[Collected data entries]
↓↓↓

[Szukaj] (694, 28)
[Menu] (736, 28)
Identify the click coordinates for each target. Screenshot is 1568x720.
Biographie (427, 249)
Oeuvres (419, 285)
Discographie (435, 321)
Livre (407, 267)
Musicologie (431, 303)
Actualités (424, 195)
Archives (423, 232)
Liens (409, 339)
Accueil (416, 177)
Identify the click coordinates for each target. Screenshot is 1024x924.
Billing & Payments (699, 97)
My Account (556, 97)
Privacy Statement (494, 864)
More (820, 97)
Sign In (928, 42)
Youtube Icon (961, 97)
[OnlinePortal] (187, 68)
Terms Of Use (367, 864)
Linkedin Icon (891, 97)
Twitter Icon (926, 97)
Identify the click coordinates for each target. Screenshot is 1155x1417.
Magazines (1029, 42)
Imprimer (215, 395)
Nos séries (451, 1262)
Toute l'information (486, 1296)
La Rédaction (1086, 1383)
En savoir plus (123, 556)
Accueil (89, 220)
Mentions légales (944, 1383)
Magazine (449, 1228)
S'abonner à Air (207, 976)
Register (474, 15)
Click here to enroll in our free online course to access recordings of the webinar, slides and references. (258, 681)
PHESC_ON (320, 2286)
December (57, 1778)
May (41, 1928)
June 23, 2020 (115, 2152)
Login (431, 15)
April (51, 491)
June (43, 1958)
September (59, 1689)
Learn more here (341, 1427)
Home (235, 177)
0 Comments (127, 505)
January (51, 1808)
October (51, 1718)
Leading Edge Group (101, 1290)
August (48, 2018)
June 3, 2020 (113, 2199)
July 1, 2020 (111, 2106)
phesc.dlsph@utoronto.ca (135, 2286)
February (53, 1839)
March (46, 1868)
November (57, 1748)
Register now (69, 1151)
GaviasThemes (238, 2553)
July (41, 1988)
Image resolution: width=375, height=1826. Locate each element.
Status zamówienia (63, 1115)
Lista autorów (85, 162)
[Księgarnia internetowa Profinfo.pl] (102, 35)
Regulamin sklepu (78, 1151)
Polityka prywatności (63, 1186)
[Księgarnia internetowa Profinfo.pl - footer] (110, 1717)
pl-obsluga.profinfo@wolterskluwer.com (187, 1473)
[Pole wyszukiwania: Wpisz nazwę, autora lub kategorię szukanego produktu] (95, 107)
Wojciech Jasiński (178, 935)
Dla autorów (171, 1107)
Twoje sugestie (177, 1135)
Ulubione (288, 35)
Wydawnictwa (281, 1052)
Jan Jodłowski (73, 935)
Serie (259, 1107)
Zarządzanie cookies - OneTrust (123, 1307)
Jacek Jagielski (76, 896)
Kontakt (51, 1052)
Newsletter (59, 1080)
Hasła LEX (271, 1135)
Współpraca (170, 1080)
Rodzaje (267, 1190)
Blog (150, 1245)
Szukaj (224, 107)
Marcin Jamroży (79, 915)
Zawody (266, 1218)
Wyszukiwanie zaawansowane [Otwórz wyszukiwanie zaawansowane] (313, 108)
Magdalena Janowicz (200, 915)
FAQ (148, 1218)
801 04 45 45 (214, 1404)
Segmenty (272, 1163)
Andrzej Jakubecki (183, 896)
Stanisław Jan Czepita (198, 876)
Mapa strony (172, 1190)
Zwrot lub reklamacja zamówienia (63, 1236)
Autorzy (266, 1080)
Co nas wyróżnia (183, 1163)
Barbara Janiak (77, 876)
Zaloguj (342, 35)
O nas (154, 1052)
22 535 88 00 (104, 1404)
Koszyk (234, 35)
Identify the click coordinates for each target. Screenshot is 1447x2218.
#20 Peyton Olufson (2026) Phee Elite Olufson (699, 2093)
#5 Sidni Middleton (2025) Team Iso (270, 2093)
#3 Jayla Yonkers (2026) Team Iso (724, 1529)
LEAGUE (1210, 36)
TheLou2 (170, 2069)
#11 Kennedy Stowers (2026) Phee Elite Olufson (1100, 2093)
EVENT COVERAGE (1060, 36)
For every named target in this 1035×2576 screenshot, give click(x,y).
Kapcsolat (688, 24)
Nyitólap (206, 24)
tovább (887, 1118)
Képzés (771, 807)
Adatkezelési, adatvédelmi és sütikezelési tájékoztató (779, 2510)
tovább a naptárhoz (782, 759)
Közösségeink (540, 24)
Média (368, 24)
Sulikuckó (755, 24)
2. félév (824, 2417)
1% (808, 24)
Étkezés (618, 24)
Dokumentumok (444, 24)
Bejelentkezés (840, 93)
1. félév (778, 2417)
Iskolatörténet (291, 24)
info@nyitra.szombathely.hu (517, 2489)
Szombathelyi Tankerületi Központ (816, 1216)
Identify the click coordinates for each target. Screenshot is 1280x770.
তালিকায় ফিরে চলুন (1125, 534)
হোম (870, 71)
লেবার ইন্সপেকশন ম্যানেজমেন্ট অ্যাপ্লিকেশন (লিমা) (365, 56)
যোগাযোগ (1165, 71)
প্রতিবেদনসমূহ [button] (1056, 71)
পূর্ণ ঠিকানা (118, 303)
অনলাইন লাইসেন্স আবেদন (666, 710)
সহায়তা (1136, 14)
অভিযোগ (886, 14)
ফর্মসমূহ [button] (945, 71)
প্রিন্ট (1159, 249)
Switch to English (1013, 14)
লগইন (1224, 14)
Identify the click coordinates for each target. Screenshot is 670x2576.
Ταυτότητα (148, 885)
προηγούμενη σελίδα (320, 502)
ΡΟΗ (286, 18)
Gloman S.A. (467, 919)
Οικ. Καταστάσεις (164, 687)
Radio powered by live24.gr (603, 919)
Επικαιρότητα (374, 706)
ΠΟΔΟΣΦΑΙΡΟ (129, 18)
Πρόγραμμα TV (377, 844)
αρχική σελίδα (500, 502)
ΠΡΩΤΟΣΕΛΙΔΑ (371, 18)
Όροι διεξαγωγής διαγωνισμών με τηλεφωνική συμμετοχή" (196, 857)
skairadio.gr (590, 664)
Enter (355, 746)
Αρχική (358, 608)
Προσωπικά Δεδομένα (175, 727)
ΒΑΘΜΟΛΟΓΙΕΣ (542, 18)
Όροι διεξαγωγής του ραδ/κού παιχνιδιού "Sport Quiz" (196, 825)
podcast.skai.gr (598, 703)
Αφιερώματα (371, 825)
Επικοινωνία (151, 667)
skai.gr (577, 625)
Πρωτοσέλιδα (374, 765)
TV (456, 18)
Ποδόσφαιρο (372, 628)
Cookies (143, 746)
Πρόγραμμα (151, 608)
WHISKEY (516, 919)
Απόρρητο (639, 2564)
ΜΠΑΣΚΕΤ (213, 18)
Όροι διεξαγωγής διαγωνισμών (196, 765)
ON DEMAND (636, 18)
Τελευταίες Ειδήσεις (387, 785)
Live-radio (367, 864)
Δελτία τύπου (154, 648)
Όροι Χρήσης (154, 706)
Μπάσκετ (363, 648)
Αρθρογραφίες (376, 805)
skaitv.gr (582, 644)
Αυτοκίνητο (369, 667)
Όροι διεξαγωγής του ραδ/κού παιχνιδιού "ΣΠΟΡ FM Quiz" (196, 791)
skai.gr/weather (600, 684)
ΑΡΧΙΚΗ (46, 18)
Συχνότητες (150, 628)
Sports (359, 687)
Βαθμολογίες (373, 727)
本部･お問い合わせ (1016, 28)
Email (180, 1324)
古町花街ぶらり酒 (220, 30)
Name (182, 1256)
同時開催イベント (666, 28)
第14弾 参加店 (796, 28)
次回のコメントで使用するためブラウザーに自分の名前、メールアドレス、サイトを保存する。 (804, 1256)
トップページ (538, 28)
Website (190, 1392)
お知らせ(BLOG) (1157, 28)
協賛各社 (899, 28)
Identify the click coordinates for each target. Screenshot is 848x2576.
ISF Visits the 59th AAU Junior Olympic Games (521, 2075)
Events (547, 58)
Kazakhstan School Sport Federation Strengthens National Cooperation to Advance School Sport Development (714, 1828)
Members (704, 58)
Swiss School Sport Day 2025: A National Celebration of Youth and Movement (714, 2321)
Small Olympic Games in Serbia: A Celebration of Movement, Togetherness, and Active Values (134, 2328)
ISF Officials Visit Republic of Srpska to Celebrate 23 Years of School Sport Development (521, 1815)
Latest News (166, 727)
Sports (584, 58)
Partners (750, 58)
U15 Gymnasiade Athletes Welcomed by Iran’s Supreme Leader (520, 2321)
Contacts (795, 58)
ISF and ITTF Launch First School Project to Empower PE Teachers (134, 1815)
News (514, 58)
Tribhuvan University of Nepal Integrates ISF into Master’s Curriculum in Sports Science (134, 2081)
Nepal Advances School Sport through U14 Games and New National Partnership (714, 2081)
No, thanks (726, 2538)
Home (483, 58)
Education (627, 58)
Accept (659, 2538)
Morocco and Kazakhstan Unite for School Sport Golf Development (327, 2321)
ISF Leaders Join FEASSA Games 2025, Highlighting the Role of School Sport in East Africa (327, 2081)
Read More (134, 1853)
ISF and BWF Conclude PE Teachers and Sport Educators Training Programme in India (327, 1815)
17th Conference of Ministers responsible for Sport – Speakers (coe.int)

↑↑↑

▸ **Work instructions**: Copy word for word the stretch of entries above from the line that has "তালিকায় ফিরে চলুন (1125, 534)" through the line that has "Επικαιρότητα (374, 706)", both ends included, and nothing outside it.

▸ **Completed task**:
তালিকায় ফিরে চলুন (1125, 534)
হোম (870, 71)
লেবার ইন্সপেকশন ম্যানেজমেন্ট অ্যাপ্লিকেশন (লিমা) (365, 56)
যোগাযোগ (1165, 71)
প্রতিবেদনসমূহ [button] (1056, 71)
পূর্ণ ঠিকানা (118, 303)
অনলাইন লাইসেন্স আবেদন (666, 710)
সহায়তা (1136, 14)
অভিযোগ (886, 14)
ফর্মসমূহ [button] (945, 71)
প্রিন্ট (1159, 249)
Switch to English (1013, 14)
লগইন (1224, 14)
Identify the click coordinates for each target. Screenshot is 670x2576.
Ταυτότητα (148, 885)
προηγούμενη σελίδα (320, 502)
ΡΟΗ (286, 18)
Gloman S.A. (467, 919)
Οικ. Καταστάσεις (164, 687)
Radio powered by live24.gr (603, 919)
Επικαιρότητα (374, 706)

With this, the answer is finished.